TASK BRIEF
Please give again every entry exactly as it appears, setting aside the pictures.

[[ ENTRIES PROVIDED open ]]

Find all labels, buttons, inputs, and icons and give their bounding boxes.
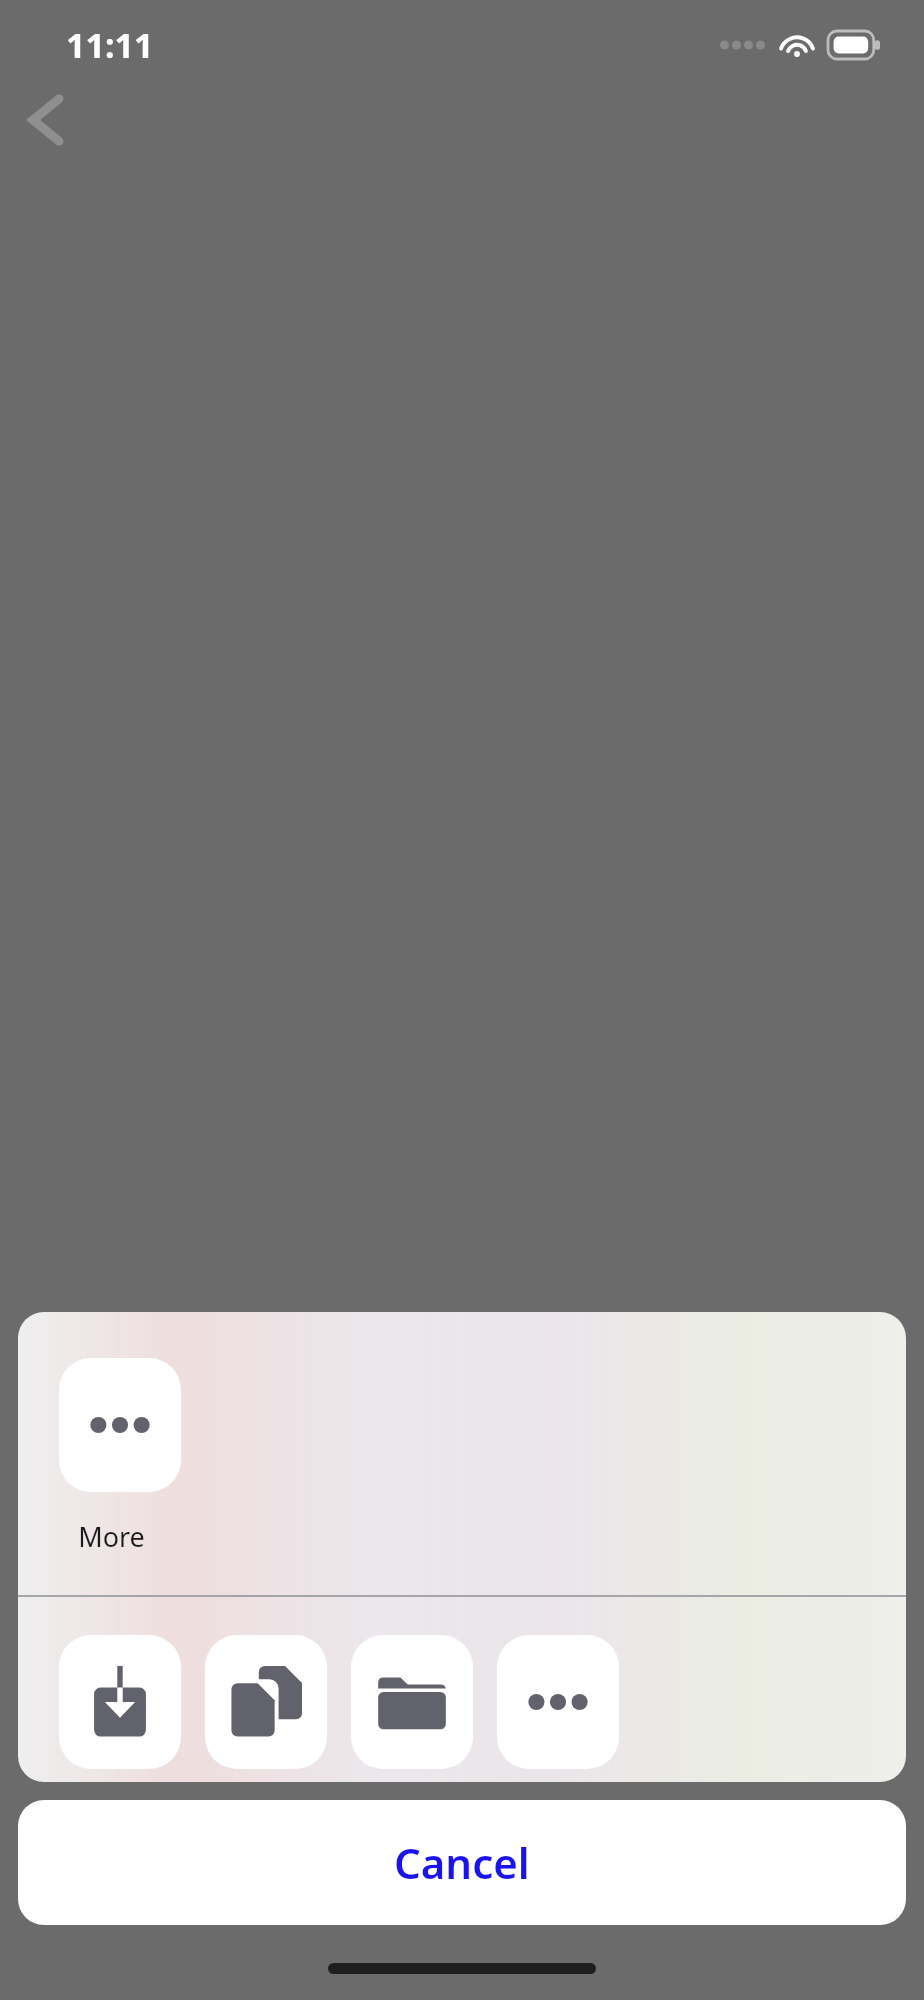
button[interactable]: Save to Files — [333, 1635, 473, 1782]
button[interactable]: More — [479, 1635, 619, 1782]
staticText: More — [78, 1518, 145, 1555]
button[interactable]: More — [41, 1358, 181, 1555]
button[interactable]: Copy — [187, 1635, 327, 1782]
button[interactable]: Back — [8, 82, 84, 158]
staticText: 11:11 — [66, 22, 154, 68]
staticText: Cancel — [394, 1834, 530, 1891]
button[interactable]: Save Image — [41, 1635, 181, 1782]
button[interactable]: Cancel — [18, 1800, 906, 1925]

[[ ENTRIES PROVIDED closed ]]

RESPONSE TO THE EXERCISE
Find all labels, buttons, inputs, and icons and give their bounding boxes.
button[interactable]: Save to Files — [333, 1635, 473, 1782]
button[interactable]: More — [479, 1635, 619, 1782]
staticText: More — [78, 1518, 145, 1555]
button[interactable]: More — [41, 1358, 181, 1555]
button[interactable]: Copy — [187, 1635, 327, 1782]
button[interactable]: Back — [8, 82, 84, 158]
staticText: 11:11 — [66, 22, 154, 68]
staticText: Cancel — [394, 1834, 530, 1891]
button[interactable]: Save Image — [41, 1635, 181, 1782]
button[interactable]: Cancel — [18, 1800, 906, 1925]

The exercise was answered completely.